4.12. wijst af het meer of anders verzochte.”

4.2. De vrouw is met zeven grieven in hoger beroep gekomen van de bestreden beschikking. De vrouw verzoekt het hof de bestreden beschikking te vernietigen en opnieuw beschikkende:

4.3. De man voert verweer en verzoekt het hof: I. de verzoeken van de vrouw dan wel haar grieven af te wijzen; II. de af te geven beschikking uitvoerbaar bij voorraad te verklaren; III. kosten rechtens.

5 De motivering van de beslissing

Ontvankelijkheid

5.1. De rechtbank heeft in het dictum van de bestreden beschikking door middel van een spoorboekje de wijze van verdeling van de woning te [woonplaats2] gelast.De rechtbank heeft daarbij (onder 4.10) bepaald dat, indien de vrouw niet (ook niet bij volmacht) meewerkt aan de juridische levering van de woning in [woonplaats2] aan de man of de koper op een door de notaris te bepalen datum en tijdstip, de beschikking van de rechtbank in de plaats treedt van de voor levering van de woning vereiste wilsverklaring van de vrouw in de notariële akte.

5.2. Artikel 3:301 lid 2 van het Burgerlijk Wetboek (BW) bepaalt – voor zover hier van belang – dat hoger beroep tegen een beslissing waarbij de rechter heeft bepaald dat zijn uitspraak in de plaats van een akte kan treden, op straffe van niet-ontvankelijkheid binnen acht dagen na het instellen van het rechtsmiddel wordt ingeschreven in het rechtsmiddelenregister.

5.3. Het voorschrift van artikel 3:301 lid 2 BW strekt ertoe dat bij inschrijving in de openbare registers van een uitspraak die in de plaats treedt van (een deel van) een tot levering bestemde akte als bedoeld in artikel 3:89 BW, zoveel mogelijk buiten twijfel wordt gesteld dat op het tijdstip waarop de beroepstermijn verstreek, geen rechtsmiddel is ingesteld.
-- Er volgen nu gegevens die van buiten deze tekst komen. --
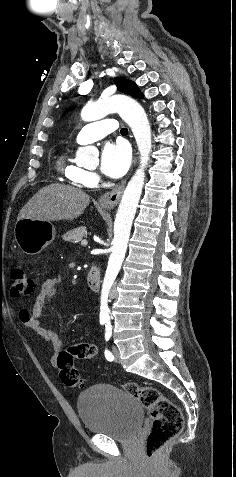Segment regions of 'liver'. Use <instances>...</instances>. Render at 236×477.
<instances>
[{
    "mask_svg": "<svg viewBox=\"0 0 236 477\" xmlns=\"http://www.w3.org/2000/svg\"><path fill=\"white\" fill-rule=\"evenodd\" d=\"M89 203V195L75 187L50 184L40 189L24 205L17 220H74L81 216Z\"/></svg>",
    "mask_w": 236,
    "mask_h": 477,
    "instance_id": "1",
    "label": "liver"
}]
</instances>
Dit is van belang voor de rechtszekerheid die is vereist bij de verkrijging van registergoederen. De bepaling bewerkstelligt dat de griffier van het gerecht dat de uitspraak heeft gedaan, bij de afgifte van de in artikel 25 Kadasterwet bedoelde verklaring dat hem niet van het instellen van een gewoon rechtsmiddel is gebleken, kan afgaan op het rechtsmiddelenregister. Dit is niet alleen van belang in de gevallen die in artikel 25 lid 1, onder a en b, Kadasterwet zijn genoemd, maar ook in het geval waarin de in te schrijven uitspraak uitvoerbaar bij voorraad is verklaard.[1]
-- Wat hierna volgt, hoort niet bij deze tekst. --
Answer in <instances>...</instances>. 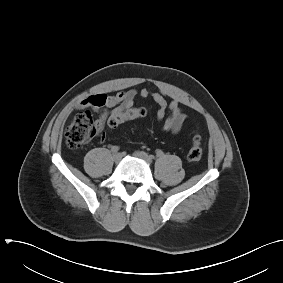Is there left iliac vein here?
<instances>
[{
    "mask_svg": "<svg viewBox=\"0 0 283 283\" xmlns=\"http://www.w3.org/2000/svg\"><path fill=\"white\" fill-rule=\"evenodd\" d=\"M134 156L145 161L148 164L152 163V158L145 152L143 151H136L134 152Z\"/></svg>",
    "mask_w": 283,
    "mask_h": 283,
    "instance_id": "left-iliac-vein-1",
    "label": "left iliac vein"
}]
</instances>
5.4. De rechter dient ambtshalve na te gaan of aan het voorschrift van artikel 3:301 lid 2 BW is voldaan.[2]

5.5. Een niet-ontvankelijkheid op de voet van artikel 3:301 lid 2 BW strekt zich alleen uit tot de grieven of klachten die zich richten tegen oordelen die betrekking hebben op het gedeelte van de uitspraak dat blijkens het dictum in de plaats treedt van (een deel van) de tot levering bestemde akte en daarmee onlosmakelijk verbonden oordelen.[3] Verder geldt de eis van inschrijving in het rechtsmiddelenregister slechts voor gevallen waarin de bestreden uitspraak op het moment dat het rechtsmiddel wordt ingesteld, daadwerkelijk in de plaats van (een deel van) de akte van levering is getreden of nog kan treden.[4]
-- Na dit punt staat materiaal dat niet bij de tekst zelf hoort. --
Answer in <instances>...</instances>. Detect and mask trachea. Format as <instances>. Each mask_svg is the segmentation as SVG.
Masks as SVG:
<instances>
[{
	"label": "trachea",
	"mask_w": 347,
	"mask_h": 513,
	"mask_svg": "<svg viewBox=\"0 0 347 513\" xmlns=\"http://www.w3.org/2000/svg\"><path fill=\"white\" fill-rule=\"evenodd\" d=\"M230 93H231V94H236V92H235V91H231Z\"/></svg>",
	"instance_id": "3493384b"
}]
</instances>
5.6. De advocaat van de vrouw heeft op de mondelinge behandeling bij het hof verklaard dat het hoger beroep niet is ingeschreven in het rechtsmiddelenregister. Zij heeft zich daarbij op het standpunt gesteld dat inschrijving in het rechtsmiddelenregister niet nodig was, omdat er geen sprake is van een situatie als bedoeld in artikel 3:300 lid 2 BW. Het vereiste van inschrijving geldt immers slechts voor gevallen waarin de bestreden uitspraak op het moment dat het rechtsmiddel wordt ingesteld daadwerkelijk in de plaats van de akte van levering is getreden of nog kan treden en daarvan is geen sprake, aldus de advocaat van de vrouw. De man deelt deze visie niet en stelt zich op het standpunt dat inschrijving in het rechtsmiddelenregister wel vereist was.

5.7. Anders dan de vrouw is het hof van oordeel dat de bepaling onder 4.10 in het dictum van de bestreden beschikking, gezien de formulering ervan, een bepaling is als bedoeld in artikel 3:300 lid 2 BW, omdat de uitspraak op dit punt een deel van de gezamenlijk op te maken leveringsakte vervangt (namelijk het deel met betrekking tot de wilsverklaring en de handtekening van de vrouw). Het hof onderkent dat de onderhavige bestreden beschikking niet uitvoerbaar bij voorraad is verklaard, maar dit maakt niet dat de juistheid van de openbare registers niet ter discussie kan staan. Immers, op enig moment zou van de beslissing gebruik kunnen worden gemaakt. Het systeem van de wet is aldus dat het de verantwoordelijkheid van appellant is om mede de betrouwbaarheid van de registers te waarborgen door bij het instellen van een hoger beroep voor ieder kenbaar te maken dat een rechtsmiddel is ingesteld waarmee levering voorkomen kan worden, dan wel (wanneer levering al heeft plaatsgevonden) voor ieder kenbaar kan zijn dat de levering ter discussie staat.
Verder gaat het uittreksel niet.